═════ EXERCISE MATERIALS ═════
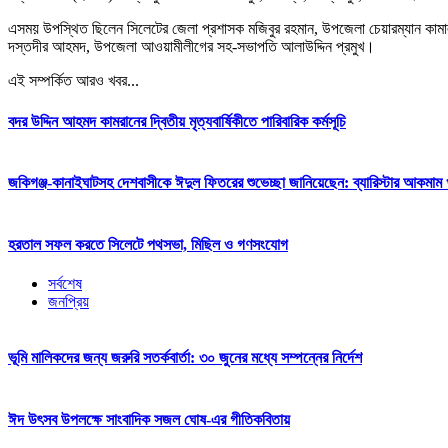
এসময় উপস্থিত ছিলেন সিলেটের জেলা প্রশাসক মজিবুর রহমান, উপজেলা চেয়ারম্যান কামাল 
দস্তদীর আহমদ, উপজেলা আওয়ামীলীগের সহ-সভাপতি আলাউদ্দিন প্রমুখ।
এই সম্পর্কিত আরও খবর...
বদর উদ্দিন আহমদ কামরানের দ্বিতীয় মৃত্যবার্ষিকীতে পারিবারিক কর্মসূচি
জকিগঞ্জ-কানাইঘাটসহ দেশবাসীকে ঈদুল ফিতরের শুভেচ্ছা জানিয়েছেন: ব্যারিস্টার আকমাম খ
হরতাল সফল করতে সিলেটে পথসভা, মিছিল ও গণসংযোগ
সর্বশেষ
জনপ্রিয়
ভূমি মালিকদের জন্য জরুরি সতর্কবার্তা: ৩০ জুনের মধ্যে সম্পন্নের নির্দেশ
ঈদ উৎসব উপলক্ষে সাংবাদিক সজল ঘোষ-এর গীতিকবিতায়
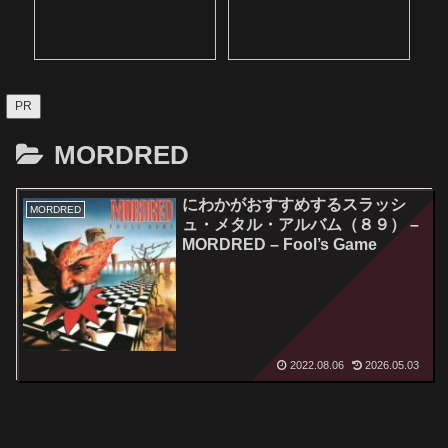
PR
MORDRED
にわかがおすすめするスラッシ
MORDRED
ュ・メタル・アルバム（８９） –
MORDRED – Fool’s Game
2022.08.06
2026.05.03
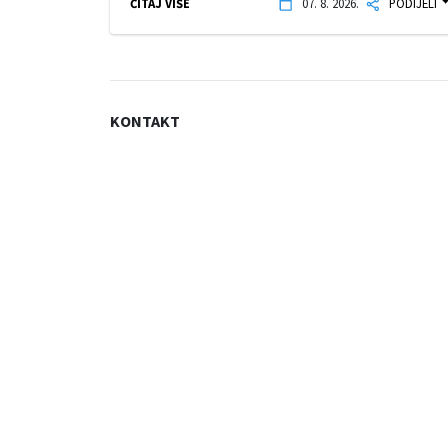
ČITAJ VIŠE
07. 8. 2026.
PODIJELI
KONTAKT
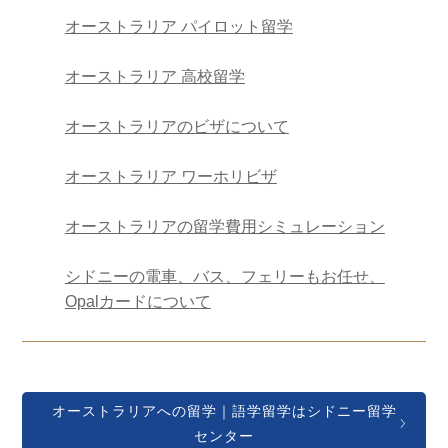
オーストラリア パイロット留学
オーストラリア 高校留学
オーストラリアのビザについて
オーストラリア ワーホリビザ
オーストラリアの留学費用シミュレーション
シドニーの電車、バス、フェリーもお任せ、
Opalカードについて
オーストラリアへの留学｜語学留学はシドニー留学
センター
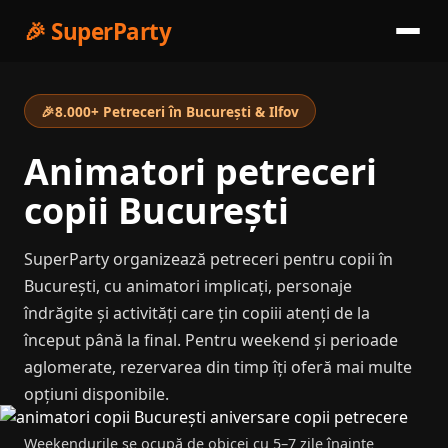
🎉
SuperParty
🎉
8.000+ Petreceri în București & Ilfov
Animatori petreceri
copii București
SuperParty organizează petreceri pentru copii în
București, cu animatori implicați, personaje
îndrăgite și activități care țin copiii atenți de la
început până la final. Pentru weekend și perioade
aglomerate, rezervarea din timp îți oferă mai multe
opțiuni disponibile.
Weekendurile se ocupă de obicei cu 5–7 zile înainte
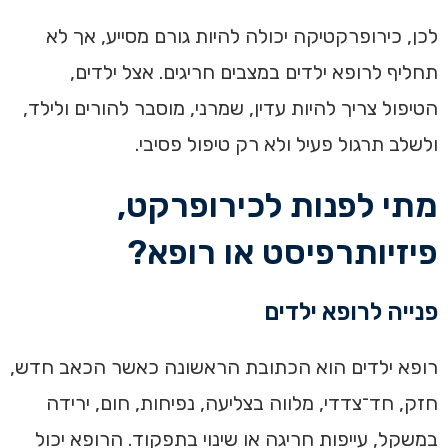
לכן, כירופרקטיקה יכולה להיות גורם מסייע, אך לא
תחליף לרופא ילדים במצבים חריגים. אצל ילדים,
הטיפול צריך להיות עדין, שמרני, מוסבר להורים ולילד,
ולשלב תרגול פעיל ולא רק טיפול פסיבי.
מתי לפנות לכירופרקט,
פיזיותרפיסט או רופא?
פנייה לרופא ילדים
רופא ילדים הוא הכתובת הראשונה כאשר הכאב חדש,
חזק, חד־צדדי, מלווה בצליעה, נפיחות, חום, ירידה
במשקל, עייפות חריגה או שינוי בתפקוד. הרופא יכול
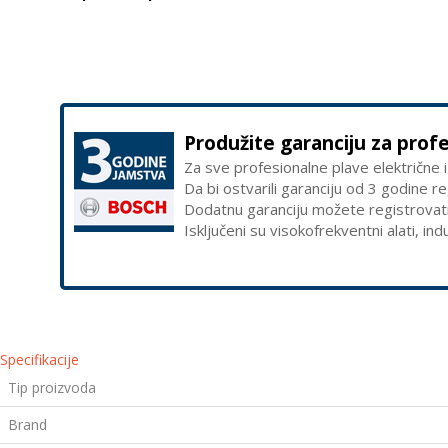
Produžite garanciju za prof
Za sve profesionalne plave električne i
Da bi ostvarili garanciju od 3 godine r
Dodatnu garanciju možete registrovat
Isključeni su visokofrekventni alati, ind
Specifikacije
Tip proizvoda
Brand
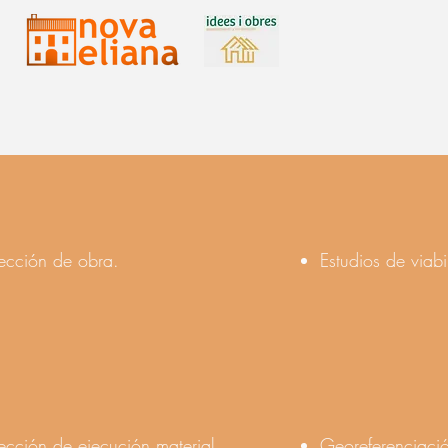
ección de obra.
Estudios de viabi
ección de ejecución material
Georeferenciació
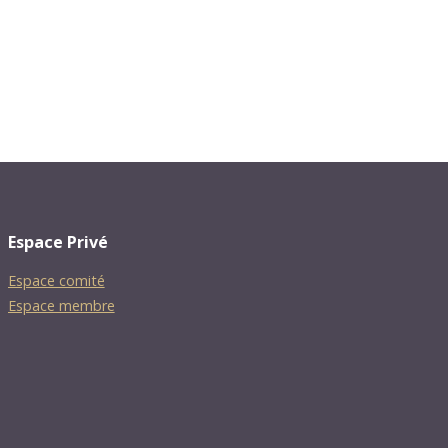
Espace Privé
Espace comité
Espace membre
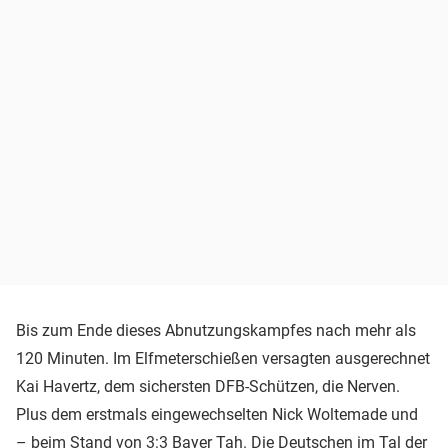
Bis zum Ende dieses Abnutzungskampfes nach mehr als
120 Minuten. Im Elfmeterschießen versagten ausgerechnet
Kai Havertz, dem sichersten DFB-Schützen, die Nerven.
Plus dem erstmals eingewechselten Nick Woltemade und
– beim Stand von 3:3 Bayer Tah. Die Deutschen im Tal der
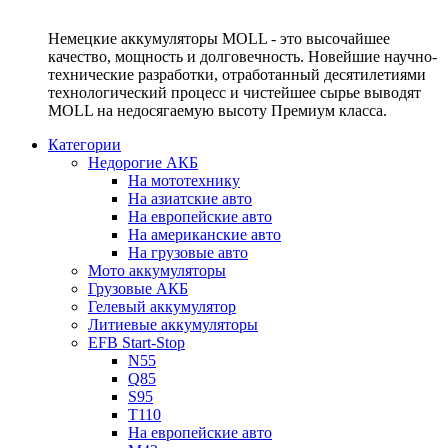
Немецкие аккумуляторы MOLL - это высочайшее
качество, мощность и долговечность. Новейшие научно-
технические разработки, отработанный десятилетиями
технологический процесс и чистейшее сырье выводят
MOLL на недосягаемую высоту Премиум класса.
Категории
Недорогие АКБ
На мототехнику
На азиатские авто
На европейские авто
На американские авто
На грузовые авто
Мото аккумуляторы
Грузовые АКБ
Гелевый аккумулятор
Литиевые аккумуляторы
EFB Start-Stop
N55
Q85
S95
T110
На европейские авто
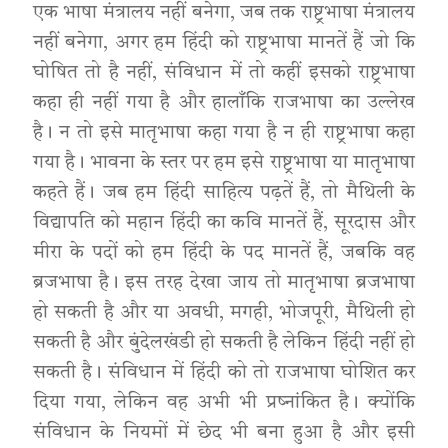
एक भाषा मंत्रालय नहीं बनेगा, जब तक राष्ट्रभाषा मंत्रालय
नहीं बनेगा, अगर हम हिंदी को राष्ट्रभाषा मानतें हैं जो कि
घोषित तो है नहीं, संविधान में तो कहीं इसको राष्ट्रभाषा
कहा ही नहीं गया है और हालाँकि राजभाषा का उल्लेख
है। न तो इसे मातृभाषा कहा गया है न ही राष्ट्रभाषा कहा
गया है। भावना के स्तर पर हम इसे राष्ट्रभाषा या मातृभाषा
कहते हैं। जब हम हिंदी साहित्य पढ़तें हैं, तो मैथिली के
विद्यापति को महान हिंदी का कवि मानतें हैं, सूरदास और
मीरा के पदों को हम हिंदी के पद मानतें हैं, जबकि वह
ब्रजभाषा है। इस तरह देखा जाय तो मातृभाषा ब्रजभाषा
हो सकती है और या अवधी, मगही, भोजपूरी, मैथिली हो
सकती है और बुंदेलखंडी हो सकती है लेकिन हिंदी नहीं हो
सकती है। संविधान में हिंदी को तो राजभाषा घोशित कर
दिया गया, लेकिन वह अभी भी प्रष्नांकित है। क्योंकि
संविधान के नियमों में छेद भी बना हुआ है और इसी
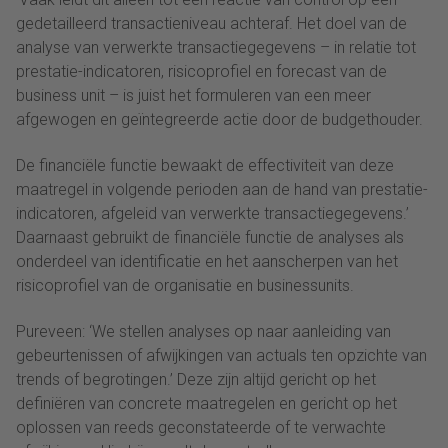
gedetailleerd transactieniveau achteraf. Het doel van de
analyse van verwerkte transactiegegevens – in relatie tot
prestatie-indicatoren, risicoprofiel en forecast van de
business unit – is juist het formuleren van een meer
afgewogen en geïntegreerde actie door de budgethouder.
De financiële functie bewaakt de effectiviteit van deze
maatregel in volgende perioden aan de hand van prestatie-
indicatoren, afgeleid van verwerkte transactiegegevens.’
Daarnaast gebruikt de financiële functie de analyses als
onderdeel van identificatie en het aanscherpen van het
risicoprofiel van de organisatie en businessunits.
Pureveen: ‘We stellen analyses op naar aanleiding van
gebeurtenissen of afwijkingen van actuals ten opzichte van
trends of begrotingen.’ Deze zijn altijd gericht op het
definiëren van concrete maatregelen en gericht op het
oplossen van reeds geconstateerde of te verwachte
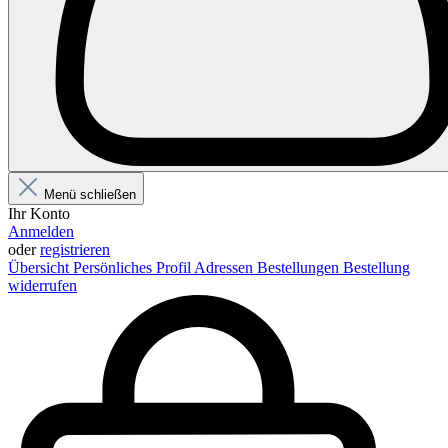
Menü schließen
Ihr Konto
Anmelden
oder
registrieren
Übersicht
Persönliches Profil
Adressen
Bestellungen
Bestellung
widerrufen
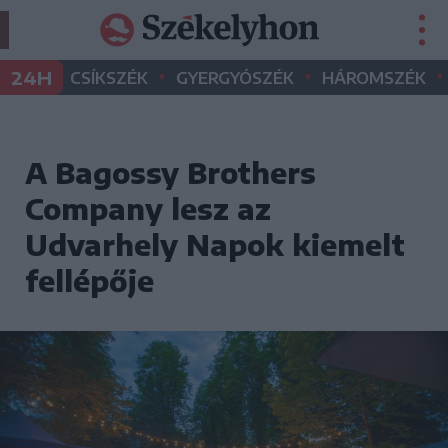
•
•
•
24H
CSÍKSZÉK
GYERGYÓSZÉK
HÁROMSZÉK
A Bagossy Brothers
Company lesz az
Udvarhely Napok kiemelt
fellépője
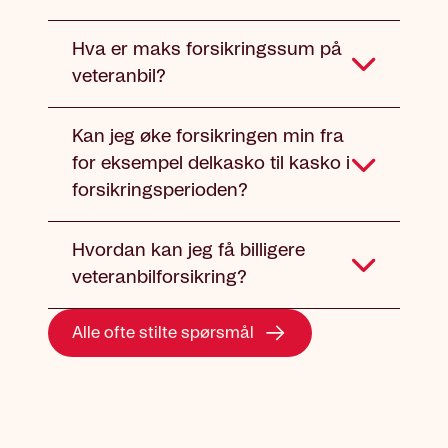
Hva er maks forsikringssum på
veteranbil?
Kan jeg øke forsikringen min fra
for eksempel delkasko til kasko i
forsikringsperioden?
Hvordan kan jeg få billigere
veteranbilforsikring?
Alle ofte stilte spørsmål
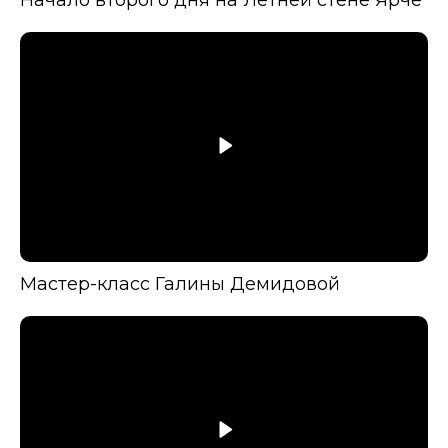
Начало второго дня на Летней стене Ярче
Мастер-класс Галины Демидовой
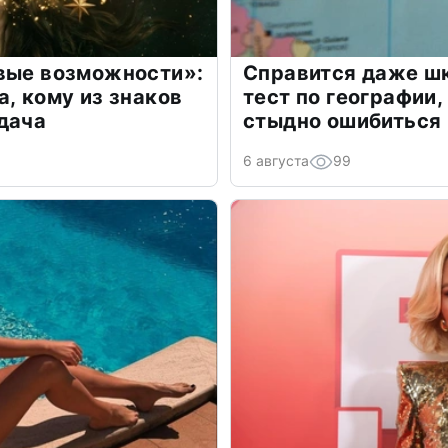
овые возможности»:
Справится даже шк
а, кому из знаков
тест по географии,
дача
стыдно ошибиться
6 августа
99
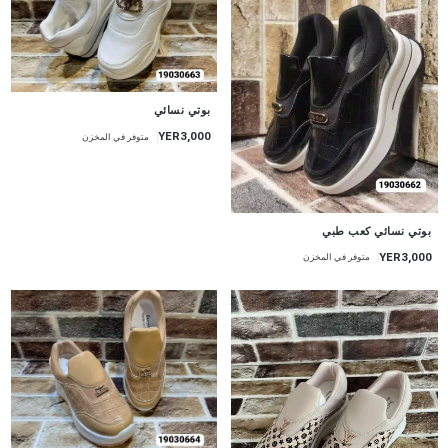
بوتي نسائي
YER3,000
متوفر في المخزن
بوتي نسائي كعب طبي
YER3,000
متوفر في المخزن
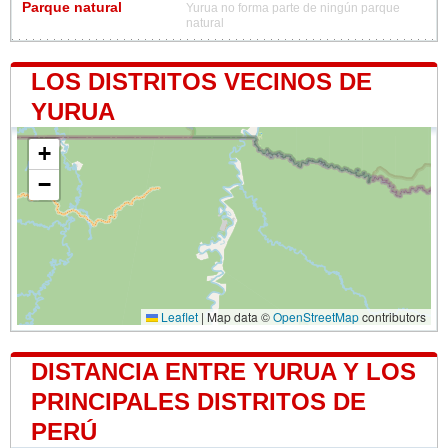
Parque natural
Yurua no forma parte de ningún parque
natural
LOS DISTRITOS VECINOS DE
YURUA
+
−
Leaflet
|
Map data ©
OpenStreetMap
contributors
DISTANCIA ENTRE YURUA Y LOS
PRINCIPALES DISTRITOS DE
PERÚ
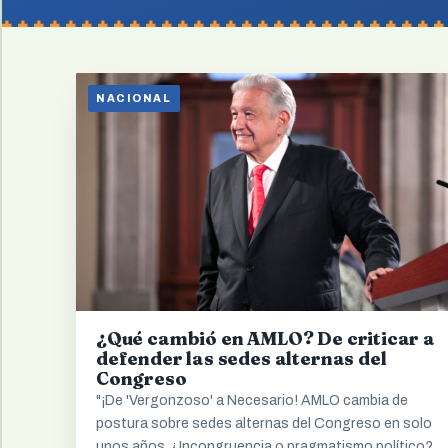
NACIONAL
¿Qué cambió en AMLO? De criticar a
defender las sedes alternas del
Congreso
"¡De 'Vergonzoso' a Necesario! AMLO cambia de
postura sobre sedes alternas del Congreso en solo
unos años. ¿Incongruencia o pragmatismo político?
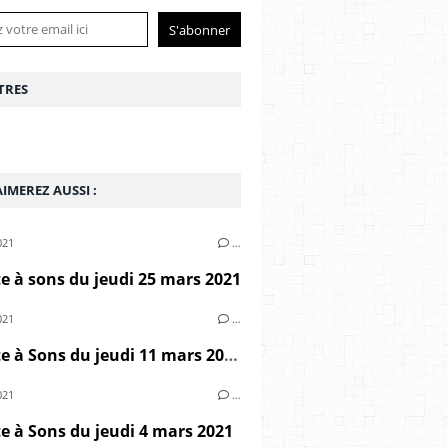
TRES
IMEREZ AUSSI :
021
…
 à sons du jeudi 25 mars 2021
021
…
Marmite à Sons du jeudi 11 mars 2021
021
…
 à Sons du jeudi 4 mars 2021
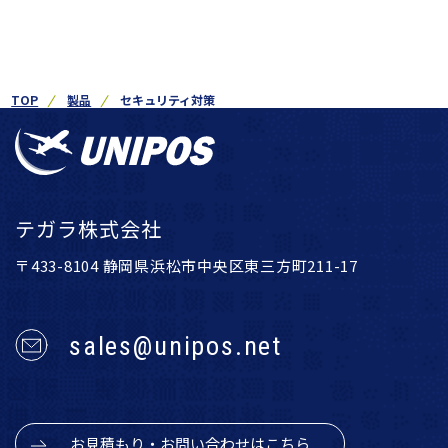
TOP
製品
セキュリティ対策
テガラ株式会社
〒433-8104 静岡県浜松市中央区東三方町211-17
sales@unipos.net
お見積もり・お問い合わせはこちら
═════
**WHAT IS REQUIRED:** Each record above must be retyped exactly, minus its pictures.

**ANSWER SPACE:**
এসময় উপস্থিত ছিলেন সিলেটের জেলা প্রশাসক মজিবুর রহমান, উপজেলা চেয়ারম্যান কামাল 
দস্তদীর আহমদ, উপজেলা আওয়ামীলীগের সহ-সভাপতি আলাউদ্দিন প্রমুখ।
এই সম্পর্কিত আরও খবর...
বদর উদ্দিন আহমদ কামরানের দ্বিতীয় মৃত্যবার্ষিকীতে পারিবারিক কর্মসূচি
জকিগঞ্জ-কানাইঘাটসহ দেশবাসীকে ঈদুল ফিতরের শুভেচ্ছা জানিয়েছেন: ব্যারিস্টার আকমাম খ
হরতাল সফল করতে সিলেটে পথসভা, মিছিল ও গণসংযোগ
সর্বশেষ
জনপ্রিয়
ভূমি মালিকদের জন্য জরুরি সতর্কবার্তা: ৩০ জুনের মধ্যে সম্পন্নের নির্দেশ
ঈদ উৎসব উপলক্ষে সাংবাদিক সজল ঘোষ-এর গীতিকবিতায়
PR
MORDRED
にわかがおすすめするスラッシ
MORDRED
ュ・メタル・アルバム（８９） –
MORDRED – Fool’s Game
2022.08.06
2026.05.03
ČITAJ VIŠE
07. 8. 2026.
PODIJELI
KONTAKT
オーストラリア パイロット留学
オーストラリア 高校留学
オーストラリアのビザについて
オーストラリア ワーホリビザ
オーストラリアの留学費用シミュレーション
シドニーの電車、バス、フェリーもお任せ、
Opalカードについて
オーストラリアへの留学｜語学留学はシドニー留学
センター
🎉
SuperParty
🎉
8.000+ Petreceri în București & Ilfov
Animatori petreceri
copii București
SuperParty organizează petreceri pentru copii în
București, cu animatori implicați, personaje
îndrăgite și activități care țin copiii atenți de la
început până la final. Pentru weekend și perioade
aglomerate, rezervarea din timp îți oferă mai multe
opțiuni disponibile.
Weekendurile se ocupă de obicei cu 5–7 zile înainte
לכן, כירופרקטיקה יכולה להיות גורם מסייע, אך לא
תחליף לרופא ילדים במצבים חריגים. אצל ילדים,
הטיפול צריך להיות עדין, שמרני, מוסבר להורים ולילד,
ולשלב תרגול פעיל ולא רק טיפול פסיבי.
מתי לפנות לכירופרקט,
פיזיותרפיסט או רופא?
פנייה לרופא ילדים
רופא ילדים הוא הכתובת הראשונה כאשר הכאב חדש,
חזק, חד־צדדי, מלווה בצליעה, נפיחות, חום, ירידה
במשקל, עייפות חריגה או שינוי בתפקוד. הרופא יכול
Produžite garanciju za prof
Za sve profesionalne plave električne i
Da bi ostvarili garanciju od 3 godine r
Dodatnu garanciju možete registrovat
Isključeni su visokofrekventni alati, ind
Specifikacije
Tip proizvoda
Brand
ección de obra.
Estudios de viabi
ección de ejecución material
Georeferenciació
Espace Privé
Espace comité
Espace membre
Bis zum Ende dieses Abnutzungskampfes nach mehr als
120 Minuten. Im Elfmeterschießen versagten ausgerechnet
Kai Havertz, dem sichersten DFB-Schützen, die Nerven.
Plus dem erstmals eingewechselten Nick Woltemade und
– beim Stand von 3:3 Bayer Tah. Die Deutschen im Tal der
Немецкие аккумуляторы MOLL - это высочайшее
качество, мощность и долговечность. Новейшие научно-
технические разработки, отработанный десятилетиями
технологический процесс и чистейшее сырье выводят
MOLL на недосягаемую высоту Премиум класса.
Категории
Недорогие АКБ
На мототехнику
На азиатские авто
На европейские авто
На американские авто
На грузовые авто
Мото аккумуляторы
Грузовые АКБ
Гелевый аккумулятор
Литиевые аккумуляторы
EFB Start-Stop
N55
Q85
S95
T110
На европейские авто
एक भाषा मंत्रालय नहीं बनेगा, जब तक राष्ट्रभाषा मंत्रालय
नहीं बनेगा, अगर हम हिंदी को राष्ट्रभाषा मानतें हैं जो कि
घोषित तो है नहीं, संविधान में तो कहीं इसको राष्ट्रभाषा
कहा ही नहीं गया है और हालाँकि राजभाषा का उल्लेख
है। न तो इसे मातृभाषा कहा गया है न ही राष्ट्रभाषा कहा
गया है। भावना के स्तर पर हम इसे राष्ट्रभाषा या मातृभाषा
कहते हैं। जब हम हिंदी साहित्य पढ़तें हैं, तो मैथिली के
विद्यापति को महान हिंदी का कवि मानतें हैं, सूरदास और
मीरा के पदों को हम हिंदी के पद मानतें हैं, जबकि वह
ब्रजभाषा है। इस तरह देखा जाय तो मातृभाषा ब्रजभाषा
हो सकती है और या अवधी, मगही, भोजपूरी, मैथिली हो
सकती है और बुंदेलखंडी हो सकती है लेकिन हिंदी नहीं हो
सकती है। संविधान में हिंदी को तो राजभाषा घोशित कर
दिया गया, लेकिन वह अभी भी प्रष्नांकित है। क्योंकि
संविधान के नियमों में छेद भी बना हुआ है और इसी
gedetailleerd transactieniveau achteraf. Het doel van de
analyse van verwerkte transactiegegevens – in relatie tot
prestatie-indicatoren, risicoprofiel en forecast van de
business unit – is juist het formuleren van een meer
afgewogen en geïntegreerde actie door de budgethouder.
De financiële functie bewaakt de effectiviteit van deze
maatregel in volgende perioden aan de hand van prestatie-
indicatoren, afgeleid van verwerkte transactiegegevens.’
Daarnaast gebruikt de financiële functie de analyses als
onderdeel van identificatie en het aanscherpen van het
risicoprofiel van de organisatie en businessunits.
Pureveen: ‘We stellen analyses op naar aanleiding van
gebeurtenissen of afwijkingen van actuals ten opzichte van
trends of begrotingen.’ Deze zijn altijd gericht op het
definiëren van concrete maatregelen en gericht op het
oplossen van reeds geconstateerde of te verwachte
Menü schließen
Ihr Konto
Anmelden
oder
registrieren
Übersicht
Persönliches Profil
Adressen
Bestellungen
Bestellung
widerrufen
•
•
•
24H
CSÍKSZÉK
GYERGYÓSZÉK
HÁROMSZÉK
A Bagossy Brothers
Company lesz az
Udvarhely Napok kiemelt
fellépője
Hva er maks forsikringssum på
veteranbil?
Kan jeg øke forsikringen min fra
for eksempel delkasko til kasko i
forsikringsperioden?
Hvordan kan jeg få billigere
veteranbilforsikring?
Alle ofte stilte spørsmål
Начало второго дня на Летней стене Ярче
Мастер-класс Галины Демидовой
овые возможности»:
Справится даже шк
а, кому из знаков
тест по географии,
дача
стыдно ошибиться
6 августа
99
بوتي نسائي
YER3,000
متوفر في المخزن
بوتي نسائي كعب طبي
YER3,000
متوفر في المخزن
Parque natural
Yurua no forma parte de ningún parque
natural
LOS DISTRITOS VECINOS DE
YURUA
+
−
Leaflet
|
Map data ©
OpenStreetMap
contributors
DISTANCIA ENTRE YURUA Y LOS
PRINCIPALES DISTRITOS DE
PERÚ
NACIONAL
¿Qué cambió en AMLO? De criticar a
defender las sedes alternas del
Congreso
"¡De 'Vergonzoso' a Necesario! AMLO cambia de
postura sobre sedes alternas del Congreso en solo
unos años. ¿Incongruencia o pragmatismo político?
TRES
IMEREZ AUSSI :
021
…
 à sons du jeudi 25 mars 2021
021
…
Marmite à Sons du jeudi 11 mars 2021
021
…
 à Sons du jeudi 4 mars 2021
TOP
製品
セキュリティ対策
テガラ株式会社
〒433-8104 静岡県浜松市中央区東三方町211-17
sales@unipos.net
お見積もり・お問い合わせはこちら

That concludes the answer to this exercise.